**ABOUT THIS EXERCISE:** Below are some records; retype all of them exactly.

(Extracted records)
========================

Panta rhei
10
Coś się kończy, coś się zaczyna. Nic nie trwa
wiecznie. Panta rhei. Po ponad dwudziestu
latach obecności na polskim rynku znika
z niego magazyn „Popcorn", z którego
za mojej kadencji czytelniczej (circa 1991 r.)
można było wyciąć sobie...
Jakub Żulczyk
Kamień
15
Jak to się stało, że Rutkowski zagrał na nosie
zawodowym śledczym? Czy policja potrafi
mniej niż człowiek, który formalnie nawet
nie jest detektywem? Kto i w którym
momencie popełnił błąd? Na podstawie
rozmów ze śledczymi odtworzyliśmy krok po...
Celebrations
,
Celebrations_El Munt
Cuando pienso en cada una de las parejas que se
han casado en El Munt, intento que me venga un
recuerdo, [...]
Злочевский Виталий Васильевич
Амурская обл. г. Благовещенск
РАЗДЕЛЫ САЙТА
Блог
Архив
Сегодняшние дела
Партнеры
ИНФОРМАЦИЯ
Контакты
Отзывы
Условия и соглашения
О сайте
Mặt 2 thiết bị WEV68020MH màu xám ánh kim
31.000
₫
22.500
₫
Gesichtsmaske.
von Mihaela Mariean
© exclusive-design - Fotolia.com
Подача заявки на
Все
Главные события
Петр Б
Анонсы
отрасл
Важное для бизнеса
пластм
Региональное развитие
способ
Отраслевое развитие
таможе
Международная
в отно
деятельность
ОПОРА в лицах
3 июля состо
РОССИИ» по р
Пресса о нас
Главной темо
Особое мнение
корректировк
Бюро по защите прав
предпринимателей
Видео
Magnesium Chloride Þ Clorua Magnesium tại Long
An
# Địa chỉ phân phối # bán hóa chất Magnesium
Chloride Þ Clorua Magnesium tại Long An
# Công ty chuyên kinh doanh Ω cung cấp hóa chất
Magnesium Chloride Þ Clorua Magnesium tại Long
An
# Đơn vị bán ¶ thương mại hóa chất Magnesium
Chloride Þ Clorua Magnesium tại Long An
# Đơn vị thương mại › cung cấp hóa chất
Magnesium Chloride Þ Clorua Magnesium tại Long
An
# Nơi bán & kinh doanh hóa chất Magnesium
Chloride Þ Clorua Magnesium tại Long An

========================

**EXERCISE RESPONSE:**
Panta rhei
10
Coś się kończy, coś się zaczyna. Nic nie trwa
wiecznie. Panta rhei. Po ponad dwudziestu
latach obecności na polskim rynku znika
z niego magazyn „Popcorn", z którego
za mojej kadencji czytelniczej (circa 1991 r.)
można było wyciąć sobie...
Jakub Żulczyk
Kamień
15
Jak to się stało, że Rutkowski zagrał na nosie
zawodowym śledczym? Czy policja potrafi
mniej niż człowiek, który formalnie nawet
nie jest detektywem? Kto i w którym
momencie popełnił błąd? Na podstawie
rozmów ze śledczymi odtworzyliśmy krok po...
Celebrations
,
Celebrations_El Munt
Cuando pienso en cada una de las parejas que se
han casado en El Munt, intento que me venga un
recuerdo, [...]
Злочевский Виталий Васильевич
Амурская обл. г. Благовещенск
РАЗДЕЛЫ САЙТА
Блог
Архив
Сегодняшние дела
Партнеры
ИНФОРМАЦИЯ
Контакты
Отзывы
Условия и соглашения
О сайте
Mặt 2 thiết bị WEV68020MH màu xám ánh kim
31.000
₫
22.500
₫
Gesichtsmaske.
von Mihaela Mariean
© exclusive-design - Fotolia.com
Подача заявки на
Все
Главные события
Петр Б
Анонсы
отрасл
Важное для бизнеса
пластм
Региональное развитие
способ
Отраслевое развитие
таможе
Международная
в отно
деятельность
ОПОРА в лицах
3 июля состо
РОССИИ» по р
Пресса о нас
Главной темо
Особое мнение
корректировк
Бюро по защите прав
предпринимателей
Видео
Magnesium Chloride Þ Clorua Magnesium tại Long
An
# Địa chỉ phân phối # bán hóa chất Magnesium
Chloride Þ Clorua Magnesium tại Long An
# Công ty chuyên kinh doanh Ω cung cấp hóa chất
Magnesium Chloride Þ Clorua Magnesium tại Long
An
# Đơn vị bán ¶ thương mại hóa chất Magnesium
Chloride Þ Clorua Magnesium tại Long An
# Đơn vị thương mại › cung cấp hóa chất
Magnesium Chloride Þ Clorua Magnesium tại Long
An
# Nơi bán & kinh doanh hóa chất Magnesium
Chloride Þ Clorua Magnesium tại Long An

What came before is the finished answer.